Data to examine:
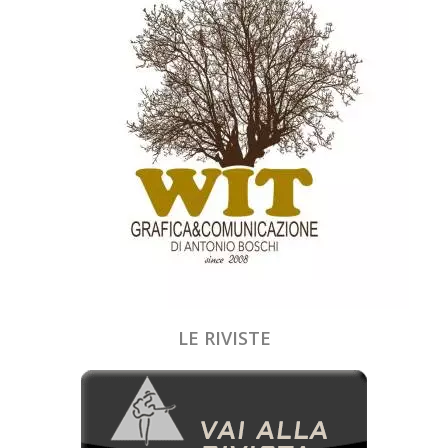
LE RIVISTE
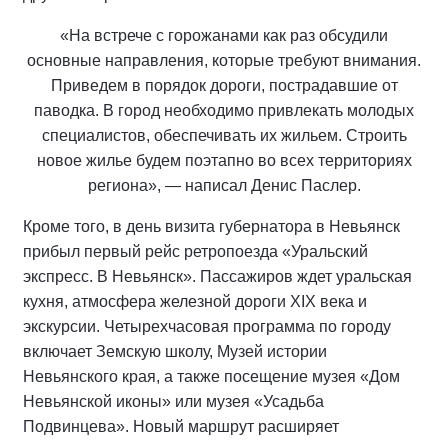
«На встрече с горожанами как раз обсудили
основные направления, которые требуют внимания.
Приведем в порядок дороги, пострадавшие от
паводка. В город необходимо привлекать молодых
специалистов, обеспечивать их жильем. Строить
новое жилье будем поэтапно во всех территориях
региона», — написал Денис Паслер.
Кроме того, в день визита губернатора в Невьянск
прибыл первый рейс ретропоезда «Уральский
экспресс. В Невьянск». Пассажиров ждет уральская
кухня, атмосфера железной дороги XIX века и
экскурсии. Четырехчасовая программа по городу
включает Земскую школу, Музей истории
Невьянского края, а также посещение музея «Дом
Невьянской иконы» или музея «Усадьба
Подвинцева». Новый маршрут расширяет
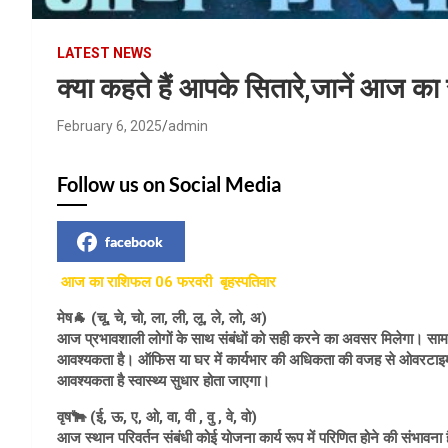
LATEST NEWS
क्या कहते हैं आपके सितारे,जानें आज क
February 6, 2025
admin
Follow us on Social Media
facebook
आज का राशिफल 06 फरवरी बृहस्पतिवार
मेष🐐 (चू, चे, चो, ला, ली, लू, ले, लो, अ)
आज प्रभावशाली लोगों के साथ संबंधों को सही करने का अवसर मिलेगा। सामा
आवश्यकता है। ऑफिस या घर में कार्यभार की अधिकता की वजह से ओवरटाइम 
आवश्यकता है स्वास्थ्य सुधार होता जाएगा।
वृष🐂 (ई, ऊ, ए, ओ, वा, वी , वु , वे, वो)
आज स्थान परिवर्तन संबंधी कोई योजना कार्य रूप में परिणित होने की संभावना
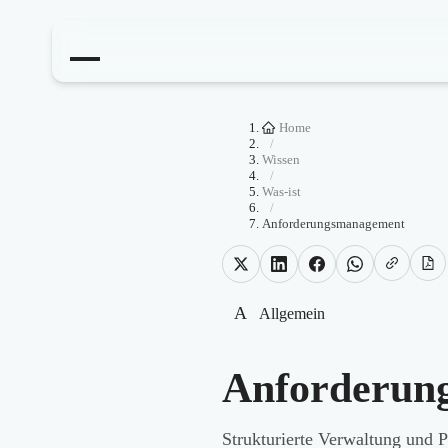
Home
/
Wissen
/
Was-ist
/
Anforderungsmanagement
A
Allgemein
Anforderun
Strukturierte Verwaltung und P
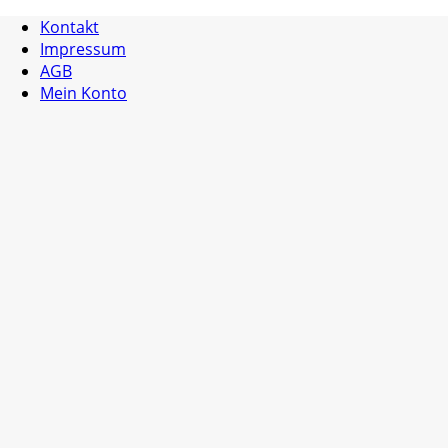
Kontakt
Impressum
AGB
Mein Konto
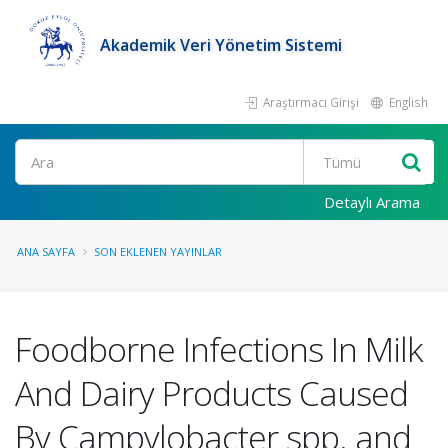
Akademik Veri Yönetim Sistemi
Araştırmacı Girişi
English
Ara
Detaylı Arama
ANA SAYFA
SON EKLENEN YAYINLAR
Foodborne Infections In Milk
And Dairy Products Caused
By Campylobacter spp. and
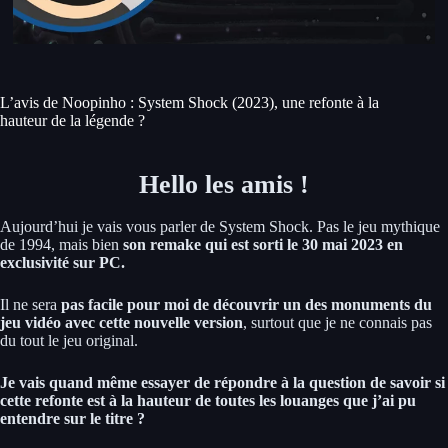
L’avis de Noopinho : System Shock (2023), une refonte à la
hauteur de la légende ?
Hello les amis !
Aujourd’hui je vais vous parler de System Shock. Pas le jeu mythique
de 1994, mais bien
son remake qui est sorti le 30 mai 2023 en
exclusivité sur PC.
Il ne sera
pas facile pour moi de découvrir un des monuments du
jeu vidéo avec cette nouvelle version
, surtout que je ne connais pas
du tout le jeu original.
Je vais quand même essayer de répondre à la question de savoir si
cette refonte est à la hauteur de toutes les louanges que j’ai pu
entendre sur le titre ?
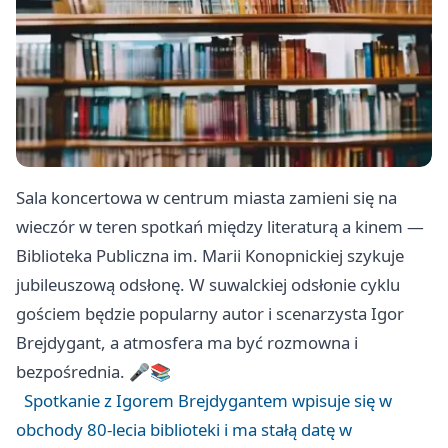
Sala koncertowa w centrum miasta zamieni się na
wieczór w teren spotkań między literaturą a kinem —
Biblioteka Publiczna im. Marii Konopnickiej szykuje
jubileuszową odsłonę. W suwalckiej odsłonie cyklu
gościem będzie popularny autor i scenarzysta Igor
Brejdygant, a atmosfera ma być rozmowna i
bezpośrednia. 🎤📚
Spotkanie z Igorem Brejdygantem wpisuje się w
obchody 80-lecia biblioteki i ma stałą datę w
...
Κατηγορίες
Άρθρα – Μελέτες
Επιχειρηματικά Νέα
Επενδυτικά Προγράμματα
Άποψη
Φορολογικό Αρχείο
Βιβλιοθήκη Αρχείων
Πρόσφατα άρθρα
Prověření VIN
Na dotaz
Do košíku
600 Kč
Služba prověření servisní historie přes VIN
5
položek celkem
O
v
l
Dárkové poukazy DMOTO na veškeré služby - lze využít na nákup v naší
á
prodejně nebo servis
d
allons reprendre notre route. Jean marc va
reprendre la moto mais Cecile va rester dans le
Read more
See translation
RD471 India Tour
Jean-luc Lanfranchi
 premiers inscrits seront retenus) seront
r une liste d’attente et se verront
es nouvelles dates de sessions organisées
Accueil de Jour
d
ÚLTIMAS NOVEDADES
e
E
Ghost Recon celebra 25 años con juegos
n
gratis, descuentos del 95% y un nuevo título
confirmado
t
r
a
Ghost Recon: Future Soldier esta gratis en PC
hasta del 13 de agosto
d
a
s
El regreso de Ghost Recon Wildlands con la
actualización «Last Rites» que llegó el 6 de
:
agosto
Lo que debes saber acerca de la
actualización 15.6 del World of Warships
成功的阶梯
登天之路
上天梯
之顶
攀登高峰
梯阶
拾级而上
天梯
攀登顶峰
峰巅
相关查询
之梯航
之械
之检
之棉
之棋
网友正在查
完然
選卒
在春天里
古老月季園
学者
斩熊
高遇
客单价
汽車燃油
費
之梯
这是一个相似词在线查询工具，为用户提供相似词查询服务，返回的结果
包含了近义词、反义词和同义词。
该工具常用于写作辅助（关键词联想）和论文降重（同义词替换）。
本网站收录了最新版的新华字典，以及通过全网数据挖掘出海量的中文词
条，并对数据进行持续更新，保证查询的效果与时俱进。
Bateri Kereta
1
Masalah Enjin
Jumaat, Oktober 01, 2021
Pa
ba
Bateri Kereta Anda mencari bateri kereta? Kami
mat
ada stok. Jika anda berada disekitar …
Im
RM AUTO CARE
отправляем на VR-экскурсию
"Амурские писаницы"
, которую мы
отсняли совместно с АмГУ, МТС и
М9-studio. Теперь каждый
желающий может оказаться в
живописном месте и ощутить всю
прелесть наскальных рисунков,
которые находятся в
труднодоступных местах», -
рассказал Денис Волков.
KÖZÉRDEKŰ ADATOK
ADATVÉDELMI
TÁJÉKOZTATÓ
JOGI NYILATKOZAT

Task prompt: Given the records above, restate word for word only the lines starting at the one with "RM AUTO CARE" and ending at the one with "JOGI NYILATKOZAT".

Response to this task:
RM AUTO CARE
отправляем на VR-экскурсию
"Амурские писаницы"
, которую мы
отсняли совместно с АмГУ, МТС и
М9-studio. Теперь каждый
желающий может оказаться в
живописном месте и ощутить всю
прелесть наскальных рисунков,
которые находятся в
труднодоступных местах», -
рассказал Денис Волков.
KÖZÉRDEKŰ ADATOK
ADATVÉDELMI
TÁJÉKOZTATÓ
JOGI NYILATKOZAT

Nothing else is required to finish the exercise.